On top of that sit seven model families (logistic regression, random forest, HMM, AutoGluon, LSTM, 1D-CNN, transformer) behind one interface, with k-fold cross-validation, bootstrap confidence intervals, paired t-tests and Cohen’s d, log loss and macro-F1 alongside accuracy, ablation studies, a CLI, and MLflow tracking. Together, these keep the comparison reproducible and the assumptions visible.

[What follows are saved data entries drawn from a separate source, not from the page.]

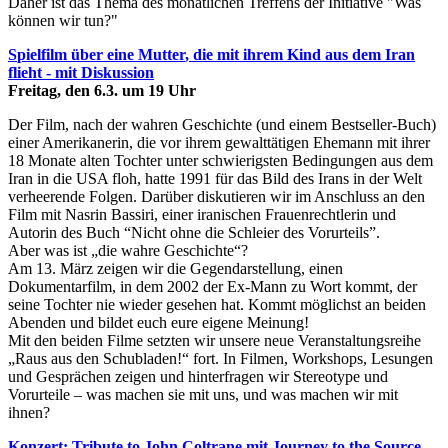
Daher ist das Thema des monatlichen Treffens der Initiative "Was
können wir tun?"
S
p
i
e
l
f
i
l
m
ü
b
e
r
e
i
n
e
M
u
t
t
e
r
,
d
i
e
m
i
t
i
h
r
e
m
K
i
n
d
a
u
s
d
e
m
I
r
a
n
f
l
i
e
h
t
-
mit Diskussion
Freitag, den 6.3. um 19 Uhr
Der Film, nach der wahren Geschichte (und einem Bestseller-Buch)
einer Amerikanerin, die vor ihrem gewalttätigen Ehemann mit ihrer
18 Monate alten Tochter unter schwierigsten Bedingungen aus dem
Iran in die USA floh, hatte 1991 für das Bild des Irans in der Welt
verheerende Folgen. Darüber diskutieren wir im Anschluss an den
Film mit Nasrin Bassiri, einer iranischen Frauenrechtlerin und
Autorin des Buch “Nicht ohne die Schleier des Vorurteils”.
Aber was ist „die wahre Geschichte“?
Am 13. März zeigen wir die Gegendarstellung, einen
Dokumentarfilm, in dem 2002 der Ex-Mann zu Wort kommt, der
seine Tochter nie wieder gesehen hat. Kommt möglichst an beiden
Abenden und bildet euch eure eigene Meinung!
Mit den beiden Filme setzten wir unsere neue Veranstaltungsreihe
„Raus aus den Schubladen!“ fort. In Filmen, Workshops, Lesungen
und Gesprächen zeigen und hinterfragen wir Stereotype und
Vorurteile – was machen sie mit uns, und was machen wir mit
ihnen?
Konzert: Tribute to John Coltrane mit Journey to the Source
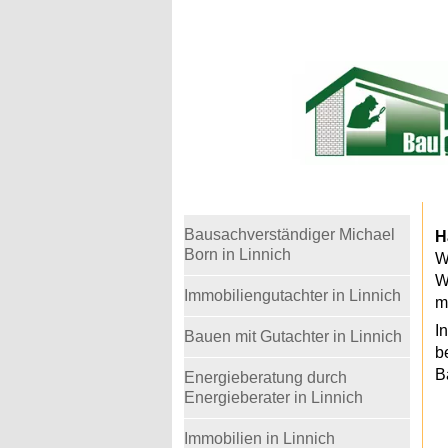
Warning
: Undefined variable $telefon in
/home
Bausachverständiger Michael
H
Born in Linnich
W
W
Immobiliengutachter in Linnich
m
I
Bauen mit Gutachter in Linnich
b
B
Energieberatung durch
Energieberater in Linnich
Immobilien in Linnich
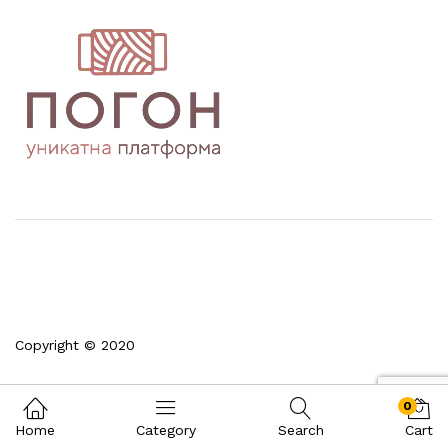
Copyright © 2020
0
Home
Category
Search
Cart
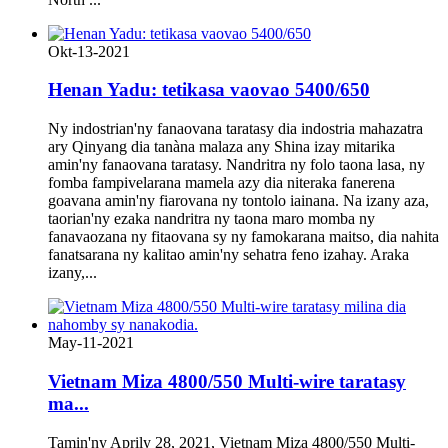
Okt-13-2021
Henan Yadu: tetikasa vaovao 5400/650
Ny indostrian'ny fanaovana taratasy dia indostria mahazatra
ary Qinyang dia tanàna malaza any Shina izay mitarika
amin'ny fanaovana taratasy. Nandritra ny folo taona lasa, ny
fomba fampivelarana mamela azy dia niteraka fanerena
goavana amin'ny fiarovana ny tontolo iainana. Na izany aza,
taorian'ny ezaka nandritra ny taona maro momba ny
fanavaozana ny fitaovana sy ny famokarana maitso, dia nahita
fanatsarana ny kalitao amin'ny sehatra feno izahay. Araka
izany,...
May-11-2021
Vietnam Miza 4800/550 Multi-wire taratasy
ma...
Tamin'ny Aprily 28, 2021, Vietnam Miza 4800/550 Multi-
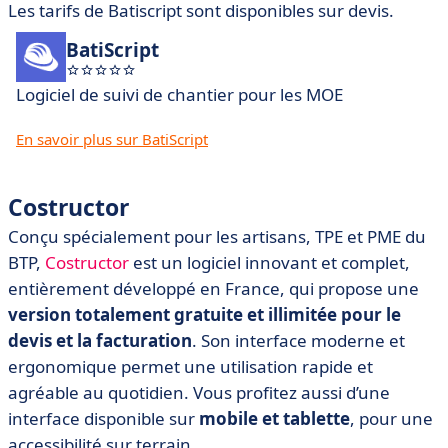
Les tarifs de Batiscript sont disponibles sur devis.
BatiScript
Logiciel de suivi de chantier pour les MOE
En savoir plus sur BatiScript
Costructor
Conçu spécialement pour les artisans, TPE et PME du
BTP,
Costructor
est un logiciel innovant et complet,
entièrement développé en France, qui propose une
version totalement gratuite et illimitée pour le
devis et la facturation
. Son interface moderne et
ergonomique permet une utilisation rapide et
agréable au quotidien. Vous profitez aussi d’une
interface disponible sur
mobile et tablette
, pour une
accessibilité sur terrain.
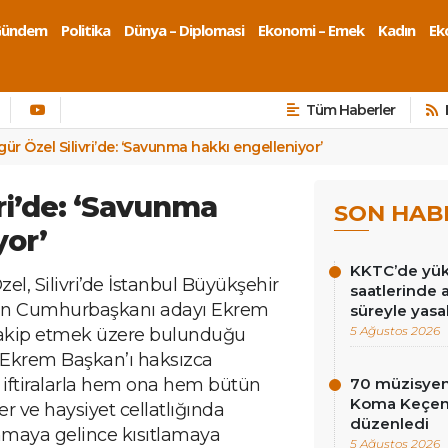
Gündem
Politika
Dünya – Diplomasi
Ekonomi – Emek
Kadın
Eko
Tüm Haberler
ür Özel Silivri’de: ‘Savunma hakkı engelleniyor’
ri’de: ‘Savunma
SON HAB
yor’
KKTC’de yüks
l, Silivri’de İstanbul Büyükşehir
saatlerinde 
nin Cumhurbaşkanı adayı Ekrem
süreyle yasa
5 Ağustos 2026
takip etmek üzere bulunduğu
 “Ekrem Başkan’ı haksızca
r, iftiralarla hem ona hem bütün
70 müzisyen
Koma Keçen 
er ve haysiyet cellatlığında
düzenledi
nmaya gelince kısıtlamaya
5 Ağustos 2026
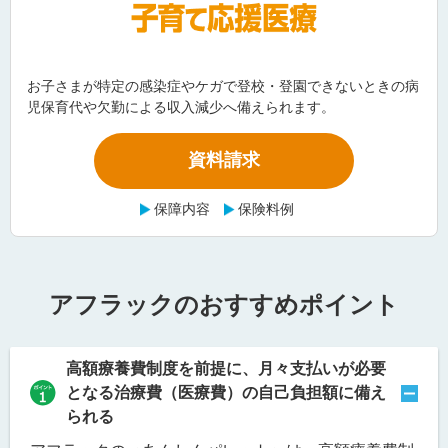
お子さまが特定の感染症やケガで登校・登園できないときの病
児保育代や欠勤による収入減少へ備えられます。
資料請求
保障内容
保険料例
アフラックのおすすめポイント
高額療養費制度を前提に、月々支払いが必要
となる治療費（医療費）の自己負担額に備え
られる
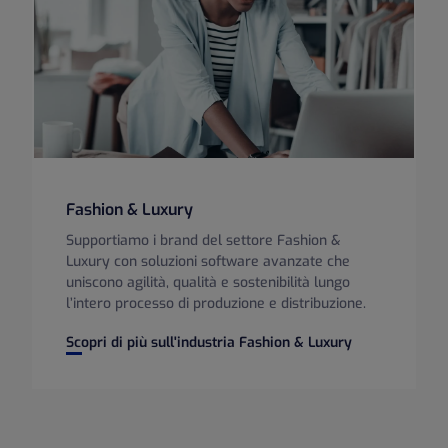
Fashion & Luxury
Supportiamo i brand del settore Fashion &
Luxury con soluzioni software avanzate che
uniscono agilità, qualità e sostenibilità lungo
l’intero processo di produzione e distribuzione.
Fashion & Luxury
Scopri di più sull'industria Fashion & Luxury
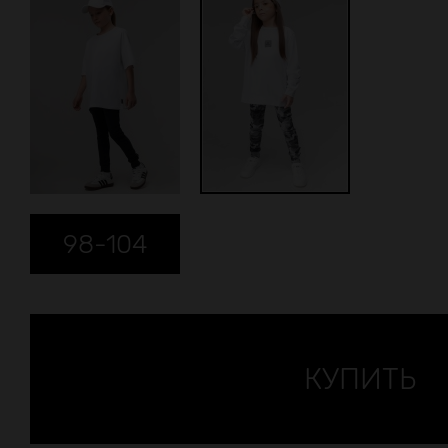
98-104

What synthetic data is good for
Synthetic data is good for controlled experiments, debugging, teaching, and checking that a model can recover structure you put in by hand. It is not evidence of real MLB performance. A model that aces the simulator has shown that it can learn the simulator.
A real-data roadmap
A real-data version would use Statcast, the pitch-level tracking data behind Baseball Savant, pulled with pybaseball. Statcast includes many post-pitch and outcome fields, so the feature set has to be filtered to what is known before the pitch is thrown. Count, baserunners, score, pitcher, batter, inning, and prior pitches are fair game; pitch movement and plate location, batted-ball quality, run-expectancy deltas, and post-pitch score are not available before the pitch. Then group by game and pitcher and plate appearance, and evaluate on future games or held-out pitchers. The field is already well past synthetic data. Recent preprints train transformers on millions of pitch sequences (arXiv:2602.07030) and optimize pitch sequences counterfactually on Statcast (arXiv:2606.17345). A useful caution comes from a 2026 preprint on pitch-pattern motifs (arXiv:2601.11904): pitch sequences carry stable, grammar-like structure, but that structure has limited association with aggregate outcomes like ERA or wins. Sequences are predictable; predicting them is not the same as understanding baseball.
Try it
Clone and install from source:
git clone https://github.com/jman4162/Baseball-Pitch-Sequence-Prediction.git
cd Baseball-Pitch-Sequence-Prediction
pip install -e ".[all]" # the [all] extra adds AutoGluon and hmmlearn
pitch-generate # write a synthetic dataset
pitch-benchmark # k-fold CV across all seven models, with CIs and paired tests
The package exists to pull apart the sources of predictability, pitch mix, count, fatigue, and sequence memory, and to measure which models use each. When a logistic regression on the count and the previous pitch already captures most of the signal, a bigger model has little left to find. The repo has the generator, the model registry, and the benchmark harness.
The figures come from a small synthetic generator in the spirit of the package rather than from real MLB data; the numbers illustrate the method. The package is open-source and the references are public.
This is an independent analysis I did on my own time, using the public sources cited above. The views are my own and do not represent any current or former employer.